Open YinonDouchanClarity opened 1 year ago
Have you figured it out bro
I haven't checked it, but I think I know what causes it: The videos must be sync-corrected. This means it can't even tolerate an audio-video offset of a frame or two. Looking at the original SyncNet article, they find the AV offset by looking at the audio of each frame, applying a sliding window on the frame sequences and inputting those pairs to SyncNet to see how synced the audio looks with the video with a given offset. They then, by averaging the results over all frames, find the offset with the minimum distance/maximum similarity. You can read about it more in the original SyncNet paper: https://www.robots.ox.ac.uk/~vgg/publications/2016/Chung16a/chung16a.pdf
Therefore, inputting the audio and video chunks assumes that the AV offset is 0 and this might give poor results. The authors of Wav2Lip didn't implement the aforementioned AV-offset estimation method, since they only used it as an additional loss for training the generator. This should take a few dozen lines of code to implement.

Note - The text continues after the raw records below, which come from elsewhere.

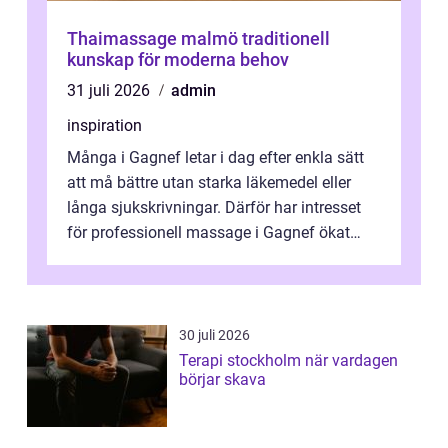
Thaimassage malmö traditionell
kunskap för moderna behov
31 juli 2026
admin
inspiration
Många i Gagnef letar i dag efter enkla sätt
att må bättre utan starka läkemedel eller
långa sjukskrivningar. Därför har intresset
för professionell massage i Gagnef ökat
tydligt de senaste åren. Massa...
30 juli 2026
Terapi stockholm när vardagen
börjar skava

hey bro,That's exactly what I'm looking for,Have you resolved the issue of delay between audio and video? Can you share your code
@YinonDouchanClarity @rainbowoldhorse did you solve somehow?
I tried using the pre-trained syncnet model on a subset of the AVSpeech dataset. The videos that I chose from AVSpeech were 25FPS videos. In color_syncnet_train.py, I tried turning off backpropagation in order to see the loss the pre-trained model had on those videos, either with an in-sync pair or an out-of-sync pair. When I did so, the loss I got was somewhere between 6-7.
I know that this model was pre-trained on LRS2 and not AVSpeech. Should this model be able to generalize to datasets other than LRS2? Did anyone try using the pre-trained syncnet for inference and had positive results?